So I think that gives us a very significant advantage to us, the interaction between SaaS and PaaS and the interaction between PaaS and infrastructure as a service. I’ll go back to infrastructure as a service. Well, why should they – why shouldn’t it just move to Amazon. I mean, Amazon has been doing this for a while and they’ve got infrastructure as a service.

Well, because we handled the Oracle database much better than Amazon does, we can run very large Oracle databases. We run [at full power that way] [ph]. We just do a better job. I mean, this is not the place for me to give you a technical proof, but we do a better job than they do on the Oracle, they run Oracle databases, but we do a much better job. We run it faster, more reliable and more securely.

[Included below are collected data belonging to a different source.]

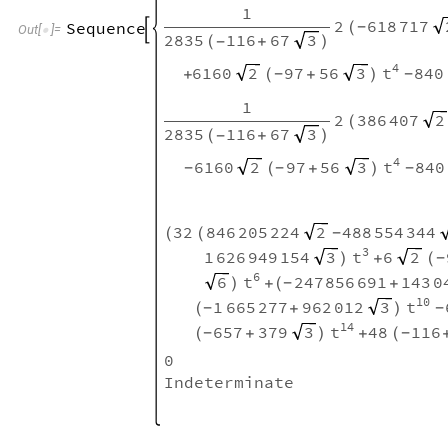
1
2
618
717
Sequence
(
-

Out
[
]
=

2835
116
67
3
(
+
)
-
4
6160
97
56
840
2
3
t
+
(
+
)
-
-
1
2
386
407
2
(
2835
116
67
3
(
+
)
-
4
6160
97
56
840
2
3
t
(
+
)
-
-
-
32
846
205
224
488
554
344
2
(
(
-
3
1
626
949
154
6
3
2
t
)
+
(
-
6
247
856
691
143
0
6
t
)
+
(
+
-
10
1
665
277
962
012
3
t
(
+
)
-
-
14
657
379
48
116
3
t
(
+
)
+
(
-
-
0
Indeterminate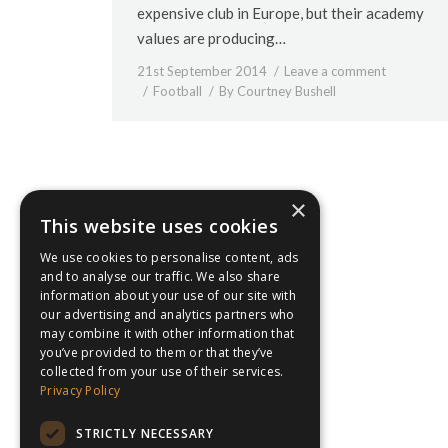
expensive club in Europe, but their academy
values are producing…
21st September 2014
Leave a comment
Football
By
Courtney Bushell
×
This website uses cookies
We use cookies to personalise content, ads
and to analyse our traffic. We also share
information about your use of our site with
our advertising and analytics partners who
may combine it with other information that
you’ve provided to them or that they’ve
collected from your use of their services.
Privacy Policy
STRICTLY NECESSARY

Well, if I’ve got the database in an Oracle – an Oracle data center in the Oracle cloud, it makes sense for me to put the application at a computer right next to that, that’s higher performance, much lower cost, because I’m not moving all those data in and out of an Amazon data center and in and out of an Oracle data center. Those things are going to be tend to be co-located.

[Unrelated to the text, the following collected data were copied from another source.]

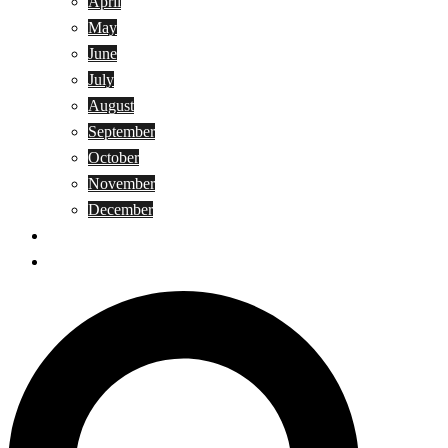
April
May
June
July
August
September
October
November
December
Privacy Policy
Terms and Conditions
Search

So we think we have some built in advantages being a strong player in SaaS and a strong player in PaaS and making it very – all of the customers who want to get their infrastructure as a service or their related infrastructure as a service from the same cloud supplier in the same data center.

Mark Moerdler

Okay, I really appreciate.

Lawrence Ellison



And our next question will come from the line of Heather Bellini with Goldman Sachs.

Heather Bellini

Thank you very much. Safra, you mentioned growth in operating income in your prepared remarks. I was wondering if you can help us think about how that translates into growth in operating margins?

Safra Catz

We expect operating margins to go up also as this continues. Obviously, cloud margins are going to the roof that’s become obvious, and we expect operating margins to increase. So you’ve got revenue increasing and operating margins also increasing over time and operating income increasing also over time.

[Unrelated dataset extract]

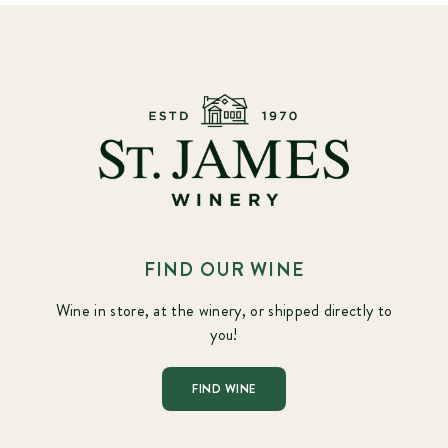
FIND OUR WINE
Wine in store, at the winery, or shipped directly to
you!
FIND WINE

So we’re very – this is actually a very, very important time for Oracle financially, because what you see is that, we’ve stopped having reductions in really in any of the numbers and we’ve turned up in every way, including EPS. And I know for a while I was telling you, this is a transition and all that. But we feel like we’re officially at the complete end of the beginning. Meaning, we’re now in the mode of increasing improving EPS up, operating income up, revenue up everything we’ve made the transition and we are moving up from here.

Mark Hurd

I’d like to comment something in terms of margins. Our generation two of our data center, okay, what was wrong with generation 1, no one asked. Generation one was more expensive than we liked it. One of the great things about our Gen 2 data center is, we think we now have the best bang for the buck, the best class performance data centers in the world with our Gen 2 data centers.

We think we, again, we deliver more performance and cost of any cloud provider, we think that’s another huge advantage for us. And we’ll be scaling our business on this new very, very cost effective most modern of all the cloud networks that’s going to help our margins enormously.

Heather Bellini

Great. Thank you very much.


Our next question will come from the line of Kash Rangan with Bank of America Merrill Lynch.

Kash Rangan

Hey, Oracle team congratulations on the results as well. Mark, I guess, two sub-part questions for you try to keep it brief. One is, how would you explain the magnitude of outperformance on the SaaS and PaaS revenue growth relative to the midpoint of the guidance, wondering if the milestone criteria are turning out to be faster than you expected, or maybe that’s not the case?

And secondly, as you look at your SaaS and PaaS revenues, there are a large number, and I’m curious and also get questions from Investors as to what exactly is the relative size or magnitude of growth rates of the categories vis-à-vis HCM, ERP and CRM, digital marketing, any color you can give us there that would be fantastic? Thank you.

Mark Hurd

Sure. First, there’s no one reason why we beat the revenue. It’s a magnet, it’s all of the reasons. I mean, first starts with, we booked more than we planned sort of point one and we not only booked more, we booked more faster than we thought. So it would improve our linearity as we – our team has done a great job in cloud from a provisioning perspective. Provisioning meaning, we then sell more – we sell more faster and then we actually get the customer up and running and live and that has another effect done on revenue linearity.

In addition, as I mentioned, our renewals were 200 basis points over prior year and not to say, it was better than we expected, but it was good, it was solid and that helped as well. Then we also had more usage on our platform. And so we’ve had this continued sort of not linear, but geometric increase in the usage of our PaaS platform. So those that are not on subscription, but on here just use more. And so when you sort of add up all of those things and no one thing was 80% of its cash, it was really all of those things together added up to the beat that you referenced.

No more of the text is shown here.